---- DATA EXTRACT

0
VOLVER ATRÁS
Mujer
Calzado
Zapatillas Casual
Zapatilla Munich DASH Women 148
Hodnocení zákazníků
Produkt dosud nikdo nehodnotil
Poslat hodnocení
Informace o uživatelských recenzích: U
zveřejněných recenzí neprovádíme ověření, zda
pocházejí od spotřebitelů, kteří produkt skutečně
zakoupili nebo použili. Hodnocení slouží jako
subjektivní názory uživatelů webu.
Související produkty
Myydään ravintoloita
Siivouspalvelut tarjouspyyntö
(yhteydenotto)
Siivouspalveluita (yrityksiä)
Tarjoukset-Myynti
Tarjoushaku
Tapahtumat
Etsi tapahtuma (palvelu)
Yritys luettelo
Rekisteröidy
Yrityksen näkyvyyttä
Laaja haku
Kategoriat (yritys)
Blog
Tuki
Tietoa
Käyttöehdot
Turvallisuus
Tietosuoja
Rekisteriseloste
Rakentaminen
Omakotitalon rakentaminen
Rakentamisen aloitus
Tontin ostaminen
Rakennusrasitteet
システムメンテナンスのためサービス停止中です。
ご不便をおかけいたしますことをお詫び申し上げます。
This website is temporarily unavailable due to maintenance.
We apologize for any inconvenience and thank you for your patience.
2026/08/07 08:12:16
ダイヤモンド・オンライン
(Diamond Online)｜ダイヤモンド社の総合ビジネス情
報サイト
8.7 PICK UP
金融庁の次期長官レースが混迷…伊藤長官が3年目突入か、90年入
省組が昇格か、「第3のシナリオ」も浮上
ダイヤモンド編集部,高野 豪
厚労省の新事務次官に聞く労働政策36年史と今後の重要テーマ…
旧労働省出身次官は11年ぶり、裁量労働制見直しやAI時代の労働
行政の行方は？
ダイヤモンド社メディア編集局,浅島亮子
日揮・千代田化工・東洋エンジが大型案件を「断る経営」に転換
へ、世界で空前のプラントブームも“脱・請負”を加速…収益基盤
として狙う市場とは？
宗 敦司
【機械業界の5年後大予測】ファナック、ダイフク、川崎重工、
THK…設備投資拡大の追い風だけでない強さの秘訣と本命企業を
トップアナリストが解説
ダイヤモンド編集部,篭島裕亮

--------

▶ YOUR ASSIGNMENT: What you give back should be exactly the lines of the entries above from the one containing "Tarjoushaku" to the end, and nothing more.

▶ RESPONSE AREA:
Tarjoushaku
Tapahtumat
Etsi tapahtuma (palvelu)
Yritys luettelo
Rekisteröidy
Yrityksen näkyvyyttä
Laaja haku
Kategoriat (yritys)
Blog
Tuki
Tietoa
Käyttöehdot
Turvallisuus
Tietosuoja
Rekisteriseloste
Rakentaminen
Omakotitalon rakentaminen
Rakentamisen aloitus
Tontin ostaminen
Rakennusrasitteet
システムメンテナンスのためサービス停止中です。
ご不便をおかけいたしますことをお詫び申し上げます。
This website is temporarily unavailable due to maintenance.
We apologize for any inconvenience and thank you for your patience.
2026/08/07 08:12:16
ダイヤモンド・オンライン
(Diamond Online)｜ダイヤモンド社の総合ビジネス情
報サイト
8.7 PICK UP
金融庁の次期長官レースが混迷…伊藤長官が3年目突入か、90年入
省組が昇格か、「第3のシナリオ」も浮上
ダイヤモンド編集部,高野 豪
厚労省の新事務次官に聞く労働政策36年史と今後の重要テーマ…
旧労働省出身次官は11年ぶり、裁量労働制見直しやAI時代の労働
行政の行方は？
ダイヤモンド社メディア編集局,浅島亮子
日揮・千代田化工・東洋エンジが大型案件を「断る経営」に転換
へ、世界で空前のプラントブームも“脱・請負”を加速…収益基盤
として狙う市場とは？
宗 敦司
【機械業界の5年後大予測】ファナック、ダイフク、川崎重工、
THK…設備投資拡大の追い風だけでない強さの秘訣と本命企業を
トップアナリストが解説
ダイヤモンド編集部,篭島裕亮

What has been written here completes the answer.